Ferguson Features

Perhaps you had a chance to attend to attend the American Legion Ceremony at the Watonga International Order of Odd Fellows Cemetery on Monday.

Perhaps you visited the grave of Watonga’s own Thomas Benton Ferguson, Jr, (Trad) the son of T.B. and Elva Ferguson.

“Trad” was a veteran of WWI. Trad, at 27 years of age, and already an accomplished newspaper editor and reporter, volunteered to serve in WWI and was commissioned as an officer in the U.S. Army.

Trad had just won his aeronautical wings through training at the Ft. Sill Army air field when he contracted influenza, sometimes known as the Spanish Flu in late 1918.

He, like many who contracted this infection, suffered the complication of bacterial pneumonia, 25 years before the discovery of penicillin. The infection proved fatal.

The triple tragedy is that Trad had only been married for six months when he died. The Armistice of the 11th hour of the 11th day of the 11th month of 1918 had already been declared.
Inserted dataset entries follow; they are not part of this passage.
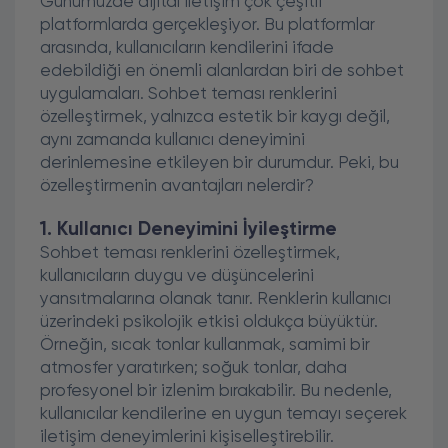
Günümüzde dijital iletişim çok çeşitli
platformlarda gerçekleşiyor. Bu platformlar
arasında, kullanıcıların kendilerini ifade
edebildiği en önemli alanlardan biri de sohbet
uygulamaları. Sohbet teması renklerini
özelleştirmek, yalnızca estetik bir kaygı değil,
aynı zamanda kullanıcı deneyimini
derinlemesine etkileyen bir durumdur. Peki, bu
özelleştirmenin avantajları nelerdir?
1. Kullanıcı Deneyimini İyileştirme
Sohbet teması renklerini özelleştirmek,
kullanıcıların duygu ve düşüncelerini
yansıtmalarına olanak tanır. Renklerin kullanıcı
üzerindeki psikolojik etkisi oldukça büyüktür.
Örneğin, sıcak tonlar kullanmak, samimi bir
atmosfer yaratırken; soğuk tonlar, daha
profesyonel bir izlenim bırakabilir. Bu nedenle,
kullanıcılar kendilerine en uygun temayı seçerek
iletişim deneyimlerini kişiselleştirebilir.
According to the Center of Military History’s fact sheet on the U.S. Army in World War I, more than 50,500 U.S. servicemembers were killed in battle or died of combat wounds during the war. A severe new form of influenza killed about 55,322 U.S. servicemen in Army camps, on Navy installations and ships, and in the American Expeditionary Forces overseas.”

Symptoms included body temperatures up to 105 degrees, delirium, and as author Lynette Lezzoni puts it, coughing up of ‘pints of greenish sputum’.
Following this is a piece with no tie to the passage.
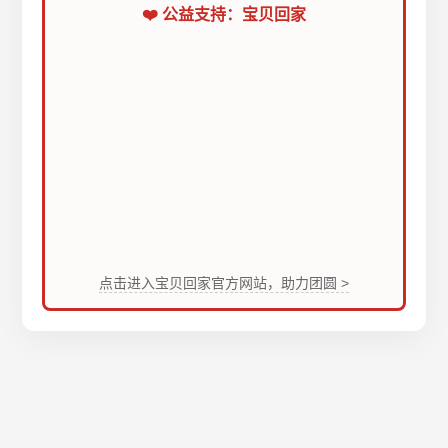
❤️ 公益支持：宝贝回家
点击进入宝贝回家官方网站，助力团圆 >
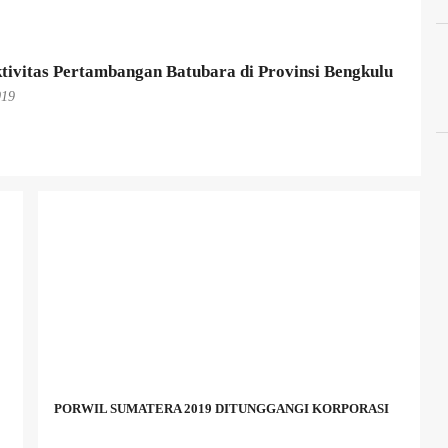
tivitas Pertambangan Batubara di Provinsi Bengkulu
019
PORWIL SUMATERA 2019 DITUNGGANGI KORPORASI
Flu weakened the body’s defenses, often allowing secondary pneumonia, which caused most of the deaths, to invade, filling lungs with blood and other fluids and turning oxygen-deprived skin blue.

Influenza occasionally led to other respiratory conditions or severe complications such as meningitis, internal bleeding, and organ damage.

Some patients developed otitis media infection of the middle ear that was treated with puncture of the ear drum.

From Army History, spring 1919.

All of the influenza pandemics we have suffered since that time have their lineage in the 1918 pandemic strain. We are thankful for the influenza vaccine pioneered by the U.S. military and antiviral drugs for influenza.

So, when you think of the Fergusons (visit the museum often), remember the sacrifice their son, Thompson Benton Ferguson, Jr. made for our country.